[Beowulf] Accelerator for data compressing
diep at xs4all.nl
Fri Oct 3 06:53:49 EDT 2008
Ah you googled 2 seconds and found some oldie homepage.
Try this homepage www.maximumcompression.com
Far better testing over there. Note that it's the same testset there
that gets compressed a lot.
In real life, database type data is having all kind of patterns which
PPM type compressors find.
My experience is that at terabyte level the better compressors at
are a bit too slow (PAQ) and not so good like simple things like 7-zip.
Look especially at compressed sizes and decompression times.
The only thing you want to limit over your network is the amount of
bandwidth over your network.
A real good compression is very helpful then. How long compression
time takes is nearly not relevant,
as long as it doesn't take infinite amounts of time (i remember a new
zealand compressor which took 24
hours to compress a 100MB data). Note that we are already at a phase
that compression time hardly
matters, you can buy a GPU for that to offload your servers for that.

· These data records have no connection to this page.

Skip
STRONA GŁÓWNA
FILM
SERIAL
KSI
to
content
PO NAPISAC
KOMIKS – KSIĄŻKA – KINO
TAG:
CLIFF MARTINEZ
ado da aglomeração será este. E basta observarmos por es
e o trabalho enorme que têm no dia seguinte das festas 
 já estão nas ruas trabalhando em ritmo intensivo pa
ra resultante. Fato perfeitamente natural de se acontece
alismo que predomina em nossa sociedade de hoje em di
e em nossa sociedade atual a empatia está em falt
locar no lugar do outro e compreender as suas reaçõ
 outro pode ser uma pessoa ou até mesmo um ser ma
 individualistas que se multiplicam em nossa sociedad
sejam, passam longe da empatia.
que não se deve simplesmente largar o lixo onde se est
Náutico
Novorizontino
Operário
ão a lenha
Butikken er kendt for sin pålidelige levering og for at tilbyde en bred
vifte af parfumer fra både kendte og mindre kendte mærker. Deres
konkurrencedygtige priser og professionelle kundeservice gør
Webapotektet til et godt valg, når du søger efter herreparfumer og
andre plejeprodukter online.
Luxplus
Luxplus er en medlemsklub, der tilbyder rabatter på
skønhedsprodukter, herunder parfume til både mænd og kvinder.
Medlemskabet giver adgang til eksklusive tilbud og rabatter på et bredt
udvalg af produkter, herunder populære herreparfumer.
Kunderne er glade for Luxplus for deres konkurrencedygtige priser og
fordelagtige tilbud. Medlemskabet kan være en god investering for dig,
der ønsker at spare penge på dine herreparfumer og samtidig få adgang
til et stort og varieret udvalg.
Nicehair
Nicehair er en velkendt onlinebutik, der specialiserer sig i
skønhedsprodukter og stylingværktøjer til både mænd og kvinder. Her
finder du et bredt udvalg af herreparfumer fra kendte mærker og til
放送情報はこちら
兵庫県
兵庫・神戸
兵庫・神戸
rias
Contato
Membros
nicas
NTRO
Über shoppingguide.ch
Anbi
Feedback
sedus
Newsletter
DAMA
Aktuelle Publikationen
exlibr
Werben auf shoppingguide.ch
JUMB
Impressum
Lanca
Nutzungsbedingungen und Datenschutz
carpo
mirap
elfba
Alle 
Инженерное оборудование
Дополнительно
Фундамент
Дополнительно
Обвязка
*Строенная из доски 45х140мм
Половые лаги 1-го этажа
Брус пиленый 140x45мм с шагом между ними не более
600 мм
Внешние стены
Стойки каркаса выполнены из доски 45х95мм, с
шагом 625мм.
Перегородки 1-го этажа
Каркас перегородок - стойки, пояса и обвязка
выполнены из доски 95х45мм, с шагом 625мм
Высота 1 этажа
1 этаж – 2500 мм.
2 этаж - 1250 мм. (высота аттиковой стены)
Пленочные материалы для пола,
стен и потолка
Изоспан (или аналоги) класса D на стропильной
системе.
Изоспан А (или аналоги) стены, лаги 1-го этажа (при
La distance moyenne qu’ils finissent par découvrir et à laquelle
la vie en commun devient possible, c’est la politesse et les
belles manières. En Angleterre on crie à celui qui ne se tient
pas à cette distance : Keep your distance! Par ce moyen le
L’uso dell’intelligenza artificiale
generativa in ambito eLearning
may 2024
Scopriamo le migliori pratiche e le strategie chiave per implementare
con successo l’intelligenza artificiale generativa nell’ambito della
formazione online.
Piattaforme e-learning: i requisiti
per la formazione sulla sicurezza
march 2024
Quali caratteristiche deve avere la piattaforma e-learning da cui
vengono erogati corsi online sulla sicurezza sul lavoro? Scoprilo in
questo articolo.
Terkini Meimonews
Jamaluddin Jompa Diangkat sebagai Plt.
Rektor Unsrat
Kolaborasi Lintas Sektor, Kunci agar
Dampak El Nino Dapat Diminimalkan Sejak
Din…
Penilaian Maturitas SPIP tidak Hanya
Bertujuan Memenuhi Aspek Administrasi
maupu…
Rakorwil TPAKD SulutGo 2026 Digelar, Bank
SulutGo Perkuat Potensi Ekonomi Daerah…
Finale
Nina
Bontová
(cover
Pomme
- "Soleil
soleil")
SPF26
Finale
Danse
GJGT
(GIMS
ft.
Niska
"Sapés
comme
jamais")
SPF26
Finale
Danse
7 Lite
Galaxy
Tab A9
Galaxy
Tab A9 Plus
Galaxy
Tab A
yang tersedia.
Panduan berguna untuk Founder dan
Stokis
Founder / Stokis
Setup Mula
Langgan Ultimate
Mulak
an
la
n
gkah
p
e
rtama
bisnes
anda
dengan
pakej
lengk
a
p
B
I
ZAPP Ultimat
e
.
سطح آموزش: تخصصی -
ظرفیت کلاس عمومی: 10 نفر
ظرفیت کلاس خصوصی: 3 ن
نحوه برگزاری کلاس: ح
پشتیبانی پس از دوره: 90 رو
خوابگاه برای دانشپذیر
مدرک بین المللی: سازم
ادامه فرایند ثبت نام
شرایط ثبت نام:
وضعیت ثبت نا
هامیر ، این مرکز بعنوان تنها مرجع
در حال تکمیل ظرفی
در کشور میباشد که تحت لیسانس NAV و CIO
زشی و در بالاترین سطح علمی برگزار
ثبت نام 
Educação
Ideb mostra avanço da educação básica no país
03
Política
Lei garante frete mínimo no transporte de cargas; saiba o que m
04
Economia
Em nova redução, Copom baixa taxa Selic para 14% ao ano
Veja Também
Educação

Query time (so decompression time) is important though.
If we look to graphics there:
026 7-Zip 4.60b -m0=ppmd:o=4 764420 81.58 1.4738
94 BZIP2 1.0.5 -9 890163 78.55
158 PKZIP 2.50 -exx 1250536 69.86
159 HIT 2.10 -x 1250601 69.86
160 GZIP 1.3.5 -9 1254351 69.77 2.4184
161 ZIP 2.2 -9 1254444 69.77
162 WINZIP 8.0 (Max Compression) 1254444 69.77 2.4185
Note a real supercompressor is getting it even tinier:
003 WinRK 3.0.3 PWCM 912MB 568919 86.29 1.0969
Again all these tests are at microlevel. Just a few megabtes of data
that gets compressed.
You don't build a big infrastructure just for a few megabytes, it's
not so relevant.
The traffic over your network dominates there, plenty of idle server
cores there is, in fact there is
so many companies now that buy dual cores, as they do not know how to
keep the cores in quad cores
This is all microlevel. Things really change when you have terabytes
to compress and HUGE files.
Bzip2 is ugly slow for files in gigabyte size, 7-zip is totally
beating it there.
On Oct 3, 2008, at 11:27 AM, Carsten Aulbert wrote:
> Hi all
> Bill Broadley wrote:
>> Another example:
>> 7zip compress: 19:41
>> Bzip2 compress: 8:56
>> Gzip compress: 3:00
>> Again 7zip is a factor of 6 and change slower than gzip.
> Have you looked into threaded/parallel bzip2?
> freshmeat has a few of those, e.g.
> (with the usual disclaimer that I haven't tested them myself).